The herpesviruses varicella zoster virus and EBV have been isolated in placental tissue and can infect the developing fetus, but cases are extremely rare, and little is known about the conditions for infection (12, 17). While not herpesviruses, human papillomaviruses HPV6, -11, -16, -18, and -31 can also infect the extravillous trophoblast (18, 19); HPV16 and HPV62 have been identified in gestational week-12 chorionic villus (20); and HPV16, -6, -83, and -39 have been characterized full-term placenta (19, 2123). Zika virus (ZIKV) can also infect multiple cell types of the decidua and placenta and will be discussed in further detail in a later section.
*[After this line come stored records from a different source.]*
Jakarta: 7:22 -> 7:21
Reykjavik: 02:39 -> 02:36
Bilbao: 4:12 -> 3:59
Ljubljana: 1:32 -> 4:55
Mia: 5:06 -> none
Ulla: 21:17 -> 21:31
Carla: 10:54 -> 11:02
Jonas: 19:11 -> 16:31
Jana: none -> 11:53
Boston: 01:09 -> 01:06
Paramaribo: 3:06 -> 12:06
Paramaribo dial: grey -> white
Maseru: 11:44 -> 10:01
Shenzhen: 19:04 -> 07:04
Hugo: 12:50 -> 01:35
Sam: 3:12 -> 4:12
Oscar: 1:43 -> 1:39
Viral infections and fetal development

Viral infections that are capable of crossing the placental barrier and reaching the fetus can have devastating effects on fetal development (24). Gregg first described the association between fetal viral infection and abnormal development when he discovered the association between prenatal rubella infection and cataract in 1941 (25). There is now a large body of work demonstrating that direct infection of the fetus with CMV, HSV-2, or rubella can cause major neurosensory deficits (2628), learning disabilities, and psychiatric disorders (2931). Microcephaly has also been associated with fetal CMV and ZIKV infection (ZIKV is further discussed below) (32, 33). While these examples of direct infection of the fetus have the most severe individual consequences, in utero fetal viral infections are rare. Neonatal HSV infection has been identified in approximately 0.06% of neonates in the US, and only 5% of those infections are associated with intrauterine infection (34). Fetal infection with CMV has an estimated prevalence of 0.5% (28), and congenital rubella has been virtually eliminated in the US (3537). Conversely, the prevalence of maternal infection or reactivation with CMV, HSV-2, or influenza is high (60%–90%, 18%–22%, and 40%, respectively) (8, 11, 27, 3843). All these data support the notion that the placenta is actively preventing viral transmission to the fetus; however, viral infections of the placenta, such as that by HSV-2, can occur in asymptomatic patients (11) and can induce systemic and local (placental/decidual) changes, which could still affect fetal development.

While viral infections that do not cross the placenta can affect fetal development, specifically neuronal development, the mechanism is still poorly understood. Original observations identified individuals from a Finnish birth cohort whose mothers were in their second trimester of pregnancy during the 1957 influenza pandemic as having an increased chance of being admitted to a psychiatric hospital and diagnosed with schizophrenia (44). Although several studies following this initial observation had inconclusive results, when researchers identified mothers with influenza only using serological tests, they confirmed that influenza during early-to-mid gestation was associated with an increased risk of schizophrenia in the offspring (45, 46).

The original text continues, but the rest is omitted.